## Prompt:
Reproduce only this stretch of the listing below: from the line with "vídeo fue elaborado" through the line with "företaget som du väljer.", exactly as written, with pictures excluded.

## Data:

______________________________

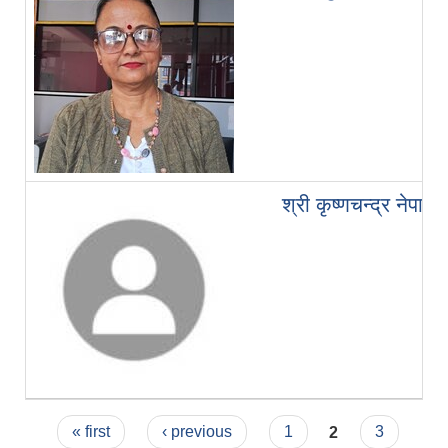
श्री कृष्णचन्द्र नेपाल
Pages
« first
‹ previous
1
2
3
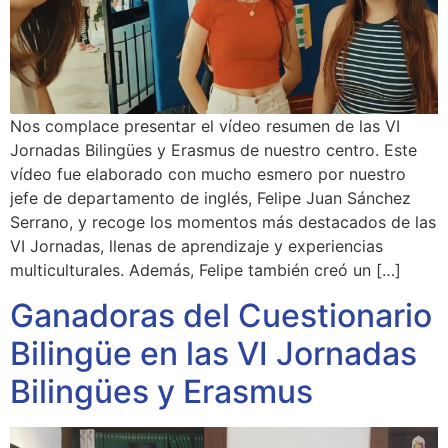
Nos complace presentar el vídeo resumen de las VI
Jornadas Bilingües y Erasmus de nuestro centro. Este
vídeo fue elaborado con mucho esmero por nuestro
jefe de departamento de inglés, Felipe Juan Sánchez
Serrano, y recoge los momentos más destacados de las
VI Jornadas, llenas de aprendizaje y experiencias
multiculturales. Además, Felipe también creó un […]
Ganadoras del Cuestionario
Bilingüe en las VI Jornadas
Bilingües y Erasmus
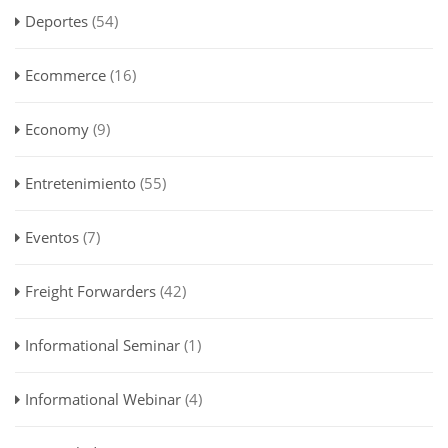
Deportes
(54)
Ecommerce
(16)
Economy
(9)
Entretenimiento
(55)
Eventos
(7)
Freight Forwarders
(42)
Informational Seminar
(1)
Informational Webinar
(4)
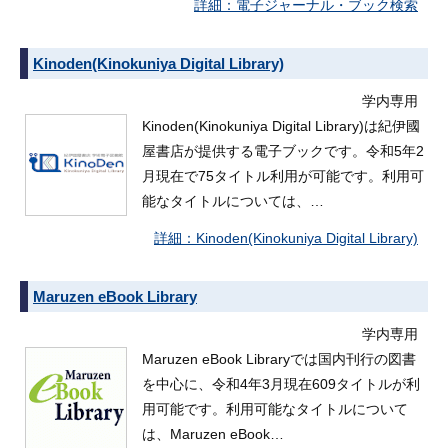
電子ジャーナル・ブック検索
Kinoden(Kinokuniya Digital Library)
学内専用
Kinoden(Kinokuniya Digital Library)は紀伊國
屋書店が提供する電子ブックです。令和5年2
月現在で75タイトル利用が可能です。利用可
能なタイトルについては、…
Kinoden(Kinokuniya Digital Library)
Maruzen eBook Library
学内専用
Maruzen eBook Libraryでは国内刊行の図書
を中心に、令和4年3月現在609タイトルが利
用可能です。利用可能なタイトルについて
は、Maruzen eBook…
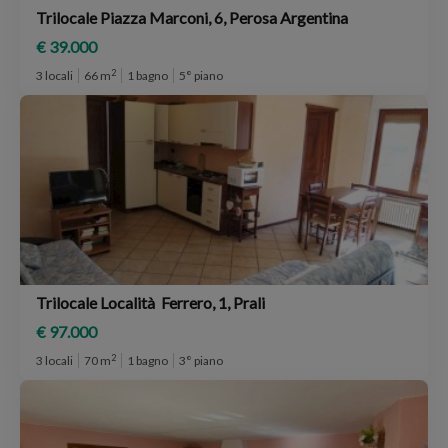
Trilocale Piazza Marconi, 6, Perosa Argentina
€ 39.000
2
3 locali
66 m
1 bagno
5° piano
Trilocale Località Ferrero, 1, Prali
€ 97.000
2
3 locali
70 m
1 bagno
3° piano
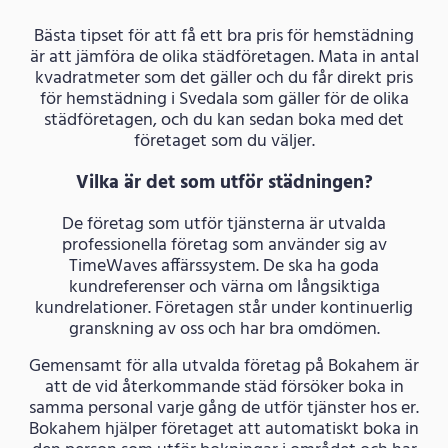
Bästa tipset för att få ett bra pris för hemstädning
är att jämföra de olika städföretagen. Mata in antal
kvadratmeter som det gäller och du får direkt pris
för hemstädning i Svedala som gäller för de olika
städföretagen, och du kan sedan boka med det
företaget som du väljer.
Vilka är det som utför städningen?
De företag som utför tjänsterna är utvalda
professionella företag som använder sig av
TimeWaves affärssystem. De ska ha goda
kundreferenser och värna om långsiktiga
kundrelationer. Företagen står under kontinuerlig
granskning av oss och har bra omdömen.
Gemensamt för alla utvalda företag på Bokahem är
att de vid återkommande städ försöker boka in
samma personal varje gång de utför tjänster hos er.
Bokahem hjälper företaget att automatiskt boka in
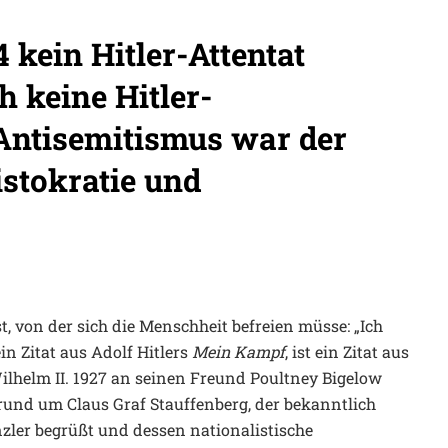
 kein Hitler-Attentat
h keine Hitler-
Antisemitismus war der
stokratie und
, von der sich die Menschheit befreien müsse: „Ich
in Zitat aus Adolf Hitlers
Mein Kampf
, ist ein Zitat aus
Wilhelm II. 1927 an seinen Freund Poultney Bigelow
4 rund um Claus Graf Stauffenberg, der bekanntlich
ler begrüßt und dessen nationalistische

______________________________

## Written reply:
vídeo fue elaborado con mucho esmero por nuestro
jefe de departamento de inglés, Felipe Juan Sánchez
Serrano, y recoge los momentos más destacados de las
VI Jornadas, llenas de aprendizaje y experiencias
multiculturales. Además, Felipe también creó un […]
Ganadoras del Cuestionario
Bilingüe en las VI Jornadas
Bilingües y Erasmus
Deportes
(54)
Ecommerce
(16)
Economy
(9)
Entretenimiento
(55)
Eventos
(7)
Freight Forwarders
(42)
Informational Seminar
(1)
Informational Webinar
(4)
電子ジャーナル・ブック検索
Kinoden(Kinokuniya Digital Library)
学内専用
Kinoden(Kinokuniya Digital Library)は紀伊國
屋書店が提供する電子ブックです。令和5年2
月現在で75タイトル利用が可能です。利用可
能なタイトルについては、…
Kinoden(Kinokuniya Digital Library)
Maruzen eBook Library
学内専用
Maruzen eBook Libraryでは国内刊行の図書
を中心に、令和4年3月現在609タイトルが利
用可能です。利用可能なタイトルについて
は、Maruzen eBook…
Trilocale Piazza Marconi, 6, Perosa Argentina
€ 39.000
2
3 locali
66 m
1 bagno
5° piano
Trilocale Località Ferrero, 1, Prali
€ 97.000
2
3 locali
70 m
1 bagno
3° piano
Bästa tipset för att få ett bra pris för hemstädning
är att jämföra de olika städföretagen. Mata in antal
kvadratmeter som det gäller och du får direkt pris
för hemstädning i Svedala som gäller för de olika
städföretagen, och du kan sedan boka med det
företaget som du väljer.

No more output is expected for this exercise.